SÉRIE DO MOMENTO: “THE END OF THE F***ING WORLD!”

 

Um artigo que li online inspirou-me para espreitar “The end of the f***ing world”. Para além do nome, que por si só já seria motivo de interesse, pareceu-me logo que seria uma série completamente distinta de todas as que já vi. Conta a história de dois adolescentes que não se sentem integrados no meio em que vivem e que por isso decidem virar os seus mundos ao contrário e de uma maneira no mínimo… perigosa! Os utilizadores do IMDB dizem que vale 8,1 em 10 e eu confirmo!

Ultimamente não tem sido fácil agarrar-me a uma série loucamente e vê-la sem parar, como normalmente faço. O Sábado na TVI tem ocupado muito (e bem, diga-se! 🙂 ) a minha cabeça e no meio de tantas outras obrigações e tempo dedicado àqueles que mais gosto, as séries têm ficado um bocadinho para trás. Até… começar hoje a ver “The end of the fuck*** world”! A série é de 2017 mas foi agora, há bem pouco tempo, que foi lançada a segunda temporada na Netflix. Para já ainda vou na primeira temporada – mais especificamente no episódio quatro – e posso dizer-vos que vi estes quatro primeiros episódios de seguida e só parei, literalmente, para escrever este texto! E não resisto em escrevê-lo porque de facto sinto que está aqui um óptimo trabalho quer em termos técnicos quer na narrativa que criaram.

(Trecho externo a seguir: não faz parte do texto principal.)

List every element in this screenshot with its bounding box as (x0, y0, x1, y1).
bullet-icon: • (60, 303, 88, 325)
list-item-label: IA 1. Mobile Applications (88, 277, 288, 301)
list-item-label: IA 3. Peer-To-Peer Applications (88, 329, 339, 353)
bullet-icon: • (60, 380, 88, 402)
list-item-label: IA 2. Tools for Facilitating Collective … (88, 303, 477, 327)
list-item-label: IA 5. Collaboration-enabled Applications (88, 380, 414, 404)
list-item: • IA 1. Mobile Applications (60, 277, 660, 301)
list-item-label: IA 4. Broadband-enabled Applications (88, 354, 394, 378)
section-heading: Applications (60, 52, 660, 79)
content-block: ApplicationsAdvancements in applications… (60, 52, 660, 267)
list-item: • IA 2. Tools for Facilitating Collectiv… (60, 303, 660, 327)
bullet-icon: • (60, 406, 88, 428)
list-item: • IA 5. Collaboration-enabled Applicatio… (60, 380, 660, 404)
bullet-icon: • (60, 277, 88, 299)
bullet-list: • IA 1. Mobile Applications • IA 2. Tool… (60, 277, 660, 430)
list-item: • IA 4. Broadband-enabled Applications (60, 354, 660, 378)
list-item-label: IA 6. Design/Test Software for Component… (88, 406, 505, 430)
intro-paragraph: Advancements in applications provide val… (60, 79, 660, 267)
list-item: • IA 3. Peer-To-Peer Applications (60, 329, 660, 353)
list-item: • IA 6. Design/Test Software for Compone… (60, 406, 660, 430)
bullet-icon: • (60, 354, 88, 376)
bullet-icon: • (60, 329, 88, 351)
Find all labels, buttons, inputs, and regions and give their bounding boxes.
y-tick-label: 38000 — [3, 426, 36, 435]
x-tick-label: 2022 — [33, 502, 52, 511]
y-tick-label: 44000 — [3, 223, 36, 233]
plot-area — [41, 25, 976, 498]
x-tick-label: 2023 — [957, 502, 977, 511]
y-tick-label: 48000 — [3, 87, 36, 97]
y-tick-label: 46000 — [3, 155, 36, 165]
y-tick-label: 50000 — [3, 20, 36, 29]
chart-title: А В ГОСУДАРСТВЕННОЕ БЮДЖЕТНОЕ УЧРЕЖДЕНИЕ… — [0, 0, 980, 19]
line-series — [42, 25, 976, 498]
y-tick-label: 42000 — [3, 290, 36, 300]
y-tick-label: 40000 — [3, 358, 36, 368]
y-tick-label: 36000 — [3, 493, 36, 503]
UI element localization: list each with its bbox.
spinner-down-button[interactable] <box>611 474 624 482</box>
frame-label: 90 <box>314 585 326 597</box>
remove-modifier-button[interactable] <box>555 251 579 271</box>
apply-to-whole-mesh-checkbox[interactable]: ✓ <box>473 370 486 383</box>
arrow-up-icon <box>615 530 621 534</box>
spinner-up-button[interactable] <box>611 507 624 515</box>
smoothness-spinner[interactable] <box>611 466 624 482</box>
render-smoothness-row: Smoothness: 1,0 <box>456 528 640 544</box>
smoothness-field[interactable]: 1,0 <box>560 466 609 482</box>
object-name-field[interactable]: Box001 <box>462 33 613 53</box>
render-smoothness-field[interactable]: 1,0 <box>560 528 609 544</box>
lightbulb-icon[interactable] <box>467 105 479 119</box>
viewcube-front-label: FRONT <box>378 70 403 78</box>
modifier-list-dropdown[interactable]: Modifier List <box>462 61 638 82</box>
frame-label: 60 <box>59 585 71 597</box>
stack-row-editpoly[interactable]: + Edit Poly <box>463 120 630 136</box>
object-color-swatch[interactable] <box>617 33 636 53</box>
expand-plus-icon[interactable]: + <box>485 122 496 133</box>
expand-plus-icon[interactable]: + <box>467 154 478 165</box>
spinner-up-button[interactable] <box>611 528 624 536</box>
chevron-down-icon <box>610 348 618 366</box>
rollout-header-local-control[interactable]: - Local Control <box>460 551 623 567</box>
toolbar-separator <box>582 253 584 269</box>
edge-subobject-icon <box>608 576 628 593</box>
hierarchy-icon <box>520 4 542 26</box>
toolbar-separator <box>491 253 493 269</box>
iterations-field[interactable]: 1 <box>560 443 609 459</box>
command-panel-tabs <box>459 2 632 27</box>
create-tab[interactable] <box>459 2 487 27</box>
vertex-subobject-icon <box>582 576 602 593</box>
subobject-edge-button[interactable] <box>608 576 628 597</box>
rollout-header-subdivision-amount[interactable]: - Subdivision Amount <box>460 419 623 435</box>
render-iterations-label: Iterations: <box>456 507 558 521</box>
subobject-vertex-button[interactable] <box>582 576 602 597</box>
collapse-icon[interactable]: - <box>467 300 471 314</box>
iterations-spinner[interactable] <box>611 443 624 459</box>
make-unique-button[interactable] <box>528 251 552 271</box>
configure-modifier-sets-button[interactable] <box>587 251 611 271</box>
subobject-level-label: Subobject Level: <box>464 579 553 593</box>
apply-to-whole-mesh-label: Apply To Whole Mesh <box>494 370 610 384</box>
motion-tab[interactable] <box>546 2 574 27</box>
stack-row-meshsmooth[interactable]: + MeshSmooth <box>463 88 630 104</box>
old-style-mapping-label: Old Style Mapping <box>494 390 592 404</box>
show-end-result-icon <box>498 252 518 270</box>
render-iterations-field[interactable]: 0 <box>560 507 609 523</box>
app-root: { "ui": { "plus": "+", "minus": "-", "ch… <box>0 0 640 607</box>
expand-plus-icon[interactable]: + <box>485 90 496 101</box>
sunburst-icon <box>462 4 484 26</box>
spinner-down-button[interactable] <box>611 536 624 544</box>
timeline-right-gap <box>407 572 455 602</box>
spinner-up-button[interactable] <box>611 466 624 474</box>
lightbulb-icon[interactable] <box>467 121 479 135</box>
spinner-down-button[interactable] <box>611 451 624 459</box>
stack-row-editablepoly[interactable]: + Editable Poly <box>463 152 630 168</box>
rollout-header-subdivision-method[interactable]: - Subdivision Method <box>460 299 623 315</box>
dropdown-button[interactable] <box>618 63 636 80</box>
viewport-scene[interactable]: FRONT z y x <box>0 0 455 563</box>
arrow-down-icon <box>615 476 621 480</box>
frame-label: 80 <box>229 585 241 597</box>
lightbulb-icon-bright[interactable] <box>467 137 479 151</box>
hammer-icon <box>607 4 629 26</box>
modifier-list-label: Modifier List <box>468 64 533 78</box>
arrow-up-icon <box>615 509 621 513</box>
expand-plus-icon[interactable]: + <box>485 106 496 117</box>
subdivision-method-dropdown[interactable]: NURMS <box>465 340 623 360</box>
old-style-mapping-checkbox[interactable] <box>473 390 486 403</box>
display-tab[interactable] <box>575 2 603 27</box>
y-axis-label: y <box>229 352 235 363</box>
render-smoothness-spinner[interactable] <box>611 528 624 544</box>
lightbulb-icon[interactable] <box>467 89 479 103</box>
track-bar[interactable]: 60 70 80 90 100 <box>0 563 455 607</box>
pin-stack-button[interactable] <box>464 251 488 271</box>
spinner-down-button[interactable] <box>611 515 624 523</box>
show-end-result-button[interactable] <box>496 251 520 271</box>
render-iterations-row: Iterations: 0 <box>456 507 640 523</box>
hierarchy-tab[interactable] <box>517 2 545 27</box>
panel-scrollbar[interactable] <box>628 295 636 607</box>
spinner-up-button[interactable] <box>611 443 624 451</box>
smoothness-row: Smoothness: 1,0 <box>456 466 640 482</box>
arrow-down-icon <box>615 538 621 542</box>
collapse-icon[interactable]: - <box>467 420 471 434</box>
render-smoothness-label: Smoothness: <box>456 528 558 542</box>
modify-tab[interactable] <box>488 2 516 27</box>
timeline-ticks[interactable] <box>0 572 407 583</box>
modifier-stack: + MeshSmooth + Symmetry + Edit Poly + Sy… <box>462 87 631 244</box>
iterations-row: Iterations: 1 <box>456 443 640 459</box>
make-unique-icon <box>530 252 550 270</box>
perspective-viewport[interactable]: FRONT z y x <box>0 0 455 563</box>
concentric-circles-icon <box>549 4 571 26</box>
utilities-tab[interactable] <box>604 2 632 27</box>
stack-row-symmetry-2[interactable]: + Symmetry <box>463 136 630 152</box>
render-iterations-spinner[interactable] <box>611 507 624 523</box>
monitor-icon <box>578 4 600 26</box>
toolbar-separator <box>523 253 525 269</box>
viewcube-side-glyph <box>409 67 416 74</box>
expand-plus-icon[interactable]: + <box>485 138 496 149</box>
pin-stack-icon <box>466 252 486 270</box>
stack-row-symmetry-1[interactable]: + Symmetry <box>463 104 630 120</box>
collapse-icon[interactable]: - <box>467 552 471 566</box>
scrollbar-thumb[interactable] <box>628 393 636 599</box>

A série pretende contar a história de James e Alyssa, interpretados por Alex Lawther e Jessica Barden. Dois adolescentes que seguimos desde os minutos iniciais do primeiro episódio quer nas suas acções, quer nos seus pensamentos. E logo aí temos o primeiro factor distintivo da série: acompanhamos dois planos que apesar de andarem juntos, nem sempre estão em conformidade – nem sempre o que pensam corresponde à forma como agem. São dois miúdos que nos fazem lembrar alguém com quem nos cruzámos na escola e que por se sentirem excluídos decidem tentar dar uma volta de 180 graus na sua vida. Como?! Vá, calma, não vou ser assim tão spoiler!! 😉

Do que vi até agora pude confirmar as opiniões positivas que já tinha lido, assim como as de alguns amigos que já me tinham dito para experimentar ver: é uma série completamente distinta de todas as outras pelo seu mix técnico e de narrativa. Por um lado, tecnicamente, é uma série que vive muito daquela fotografia “tipicamente” british, diria até mesmo vintage. Vemos muitas referências aos anos 80, 90 e até ao início do milénio nos carros, nas casas e até na música que vemos materializada nos gira-discos de vinil, por exemplo. Também a música tem um papel fundamental e é muito bem escolhida em função de cada momento: acentua bem este espírito retro e pontua na perfeição os momentos mais dramáticos e que muitas das vezes são também insólitos – quer seja com uma música francesa cheia de charme ou algo mais pop ou rock and roll. Já no que toca à narrativa, aquilo que mais me tem fascinado é sem dúvida o guião, repleto de criatividade, piada (há momentos em que parece que saímos por segundos do enredo para as personagens poderem brilhar por si com apenas uma tirada) e sarcasmo – muito longe daquilo que vemos em qualquer outra série. Ah, e não posso elogiar a narrativa sem elogiar a forma como decidiram dividi-la: em episódios com cerca de 20 minutos. É uma lufada de ar fresco e a única desvantagem que tem é que ficamos rapidamente à espera da temporada seguinte!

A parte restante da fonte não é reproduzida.